682.400—Agreements between a guaranty agency and the Secretary.
(a)
The Secretary enters into agreements with a guaranty agency whose loan guarantee program meets the requirements of this subpart. The agreements enable the guaranty agency to participate in the FFEL programs and to receive the various payments and benefits related to that participation.
(1) Basic program agreement.
In order to participate in the FFEL programs, a guaranty agency must have a basic program agreement.
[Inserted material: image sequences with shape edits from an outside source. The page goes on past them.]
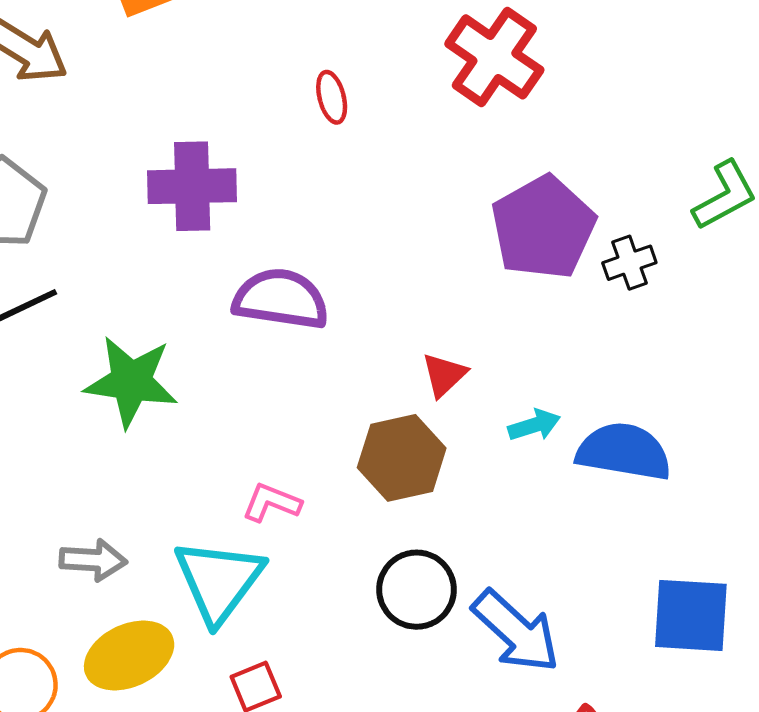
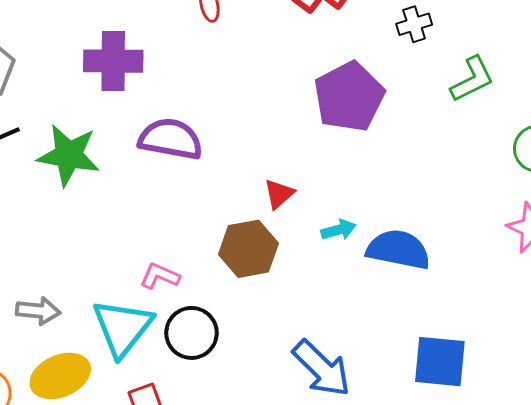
black cross: (629, 263) -> (414, 24), moved
green star: (131, 382) -> (69, 155), moved
black circle: (417, 590) -> (191, 333), moved

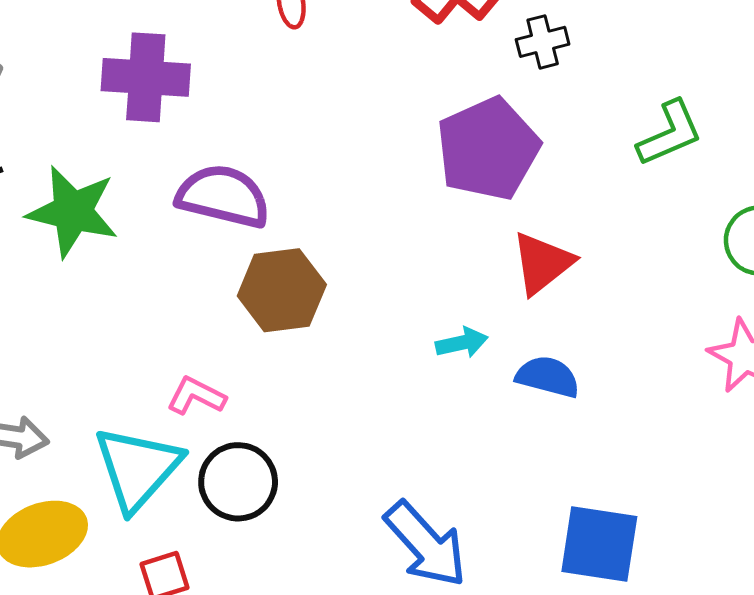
black cross: (414, 24) -> (543, 42), moved
red triangle: (279, 194) -> (542, 263), moved, size x1.4
brown hexagon: (248, 249) -> (282, 290), moved
blue semicircle: (398, 250) -> (548, 377), size x0.7

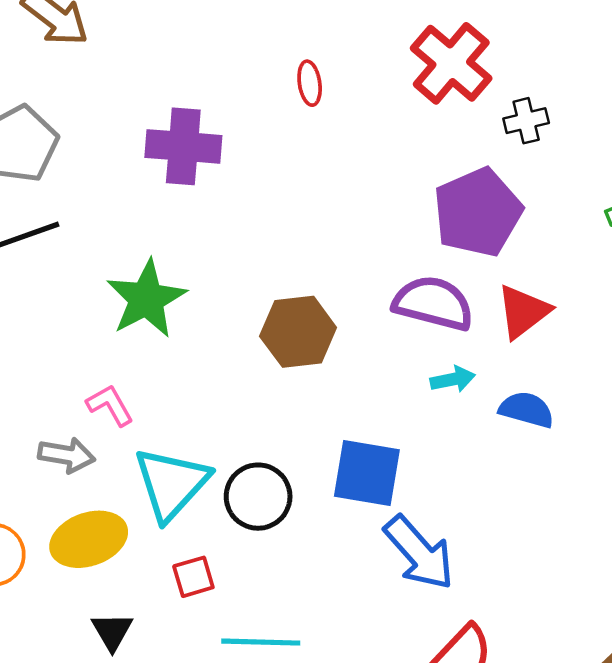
purple semicircle: (223, 196) -> (433, 303), moved
green star: (73, 211) -> (146, 299), moved, turned 30
pink L-shape: (196, 396) -> (110, 405), moved, turned 33
blue square: (599, 544) -> (367, 473), moved

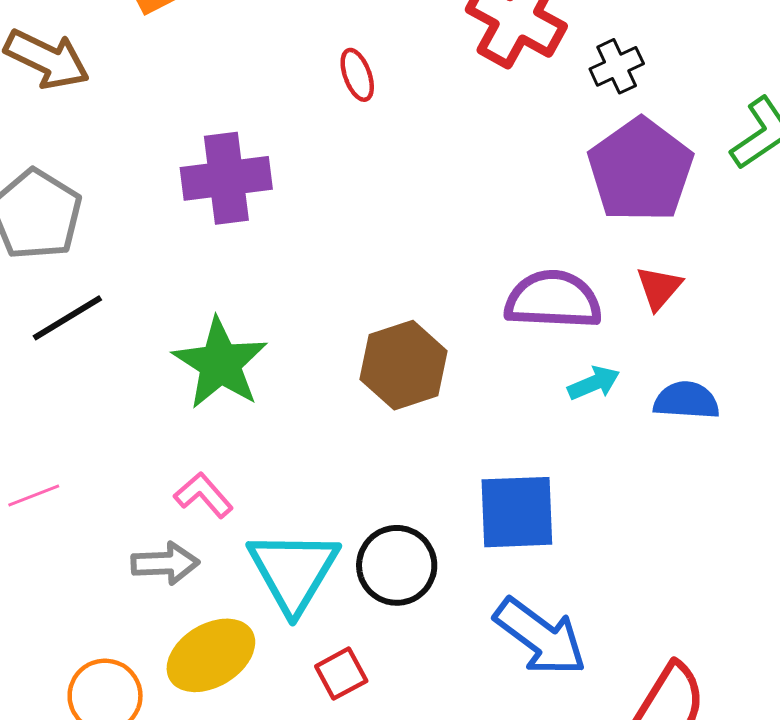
purple pentagon: (478, 212) -> (640, 170), moved
red triangle: (523, 312) -> (659, 288), size x0.7
blue arrow: (419, 553) -> (540, 637), moved

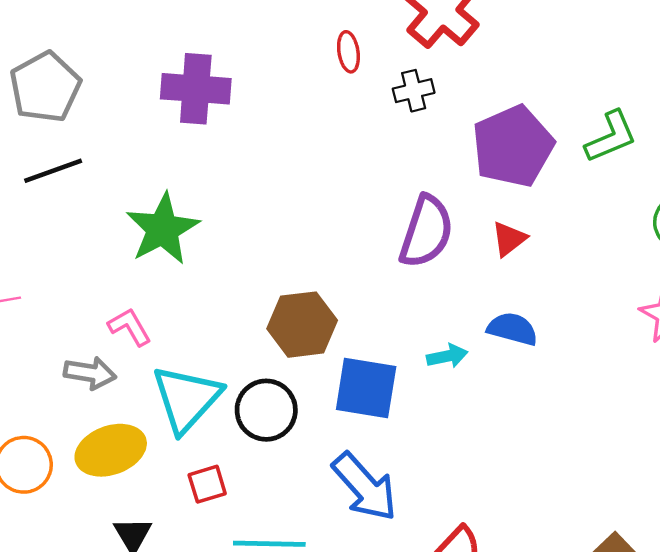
black cross: (617, 66) -> (414, 91), moved
red ellipse: (357, 75) -> (348, 52), moved
purple semicircle: (553, 300) -> (426, 232), turned 94
brown hexagon: (404, 365) -> (302, 325), moved
cyan arrow: (594, 383) -> (447, 356), moved

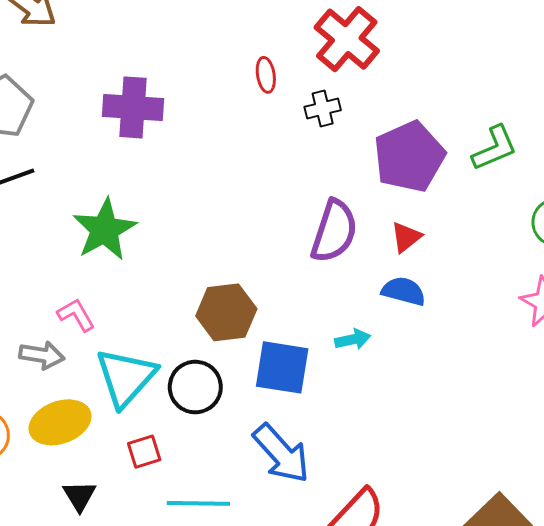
blue semicircle: (512, 329) -> (404, 291), moved

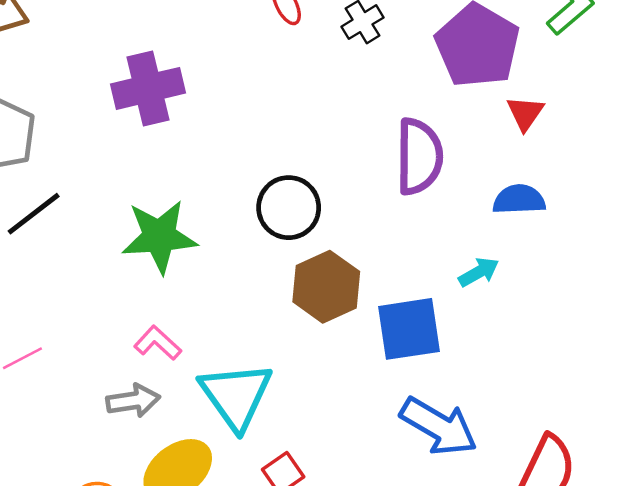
green star: (105, 230) -> (159, 237), turned -30
red triangle: (406, 237) -> (525, 113), moved
black circle: (195, 387) -> (289, 208), moved

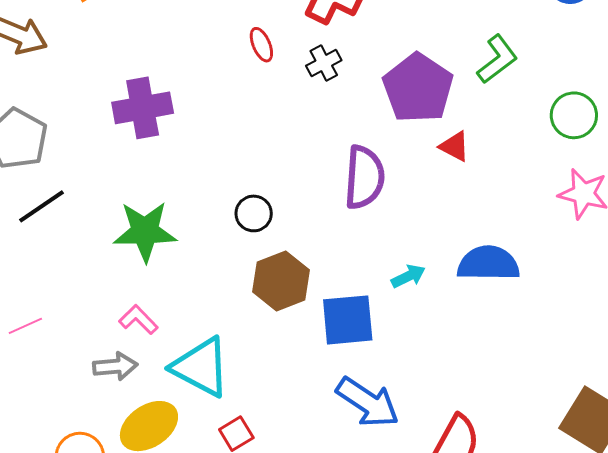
red triangle: (525, 113) -> (455, 146), turned -40
blue semicircle: (519, 200) -> (488, 263), moved, size x1.4
black circle: (289, 208) -> (254, 213), size x0.7
cyan triangle: (236, 396) -> (201, 367), turned -30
Under this agreement—
(i)
Borrowers whose Stafford and Consolidation loans that consolidate only subsidized Stafford loans are guaranteed by the agency may qualify for interest benefits that are paid to the lender on the borrower's behalf; and
(ii)
Lenders under the guaranty agency program may receive special allowance payments from the Secretary and have death, disability, bankruptcy, closed school and false certification discharge claims paid by the Secretary through the guaranty agency.
(2) Federal advances for claim payments agreement.
A guaranty agency must have an agreement for Federal advances for claim payments to receive and use Federal advances to pay default claims.
(3) Reinsurance agreement.
A guaranty agency must have a reinsurance agreement to receive reimbursement from the Secretary for its losses on default claims.
(4) Loan Rehabilitation Agreement.
A guaranty agency must have an agreement for rehabilitating a loan for which the Secretary has made a reinsurance payment under section 428(c)(1) of the Act.
(c)
The Secretary's execution of an agreement does not indicate acceptance of any current or past standards or procedures used by the agency.
(d)
All of the agreements are subject to subsequent changes in the Act, in other applicable Federal statutes, and in regulations that apply to the FFEL programs.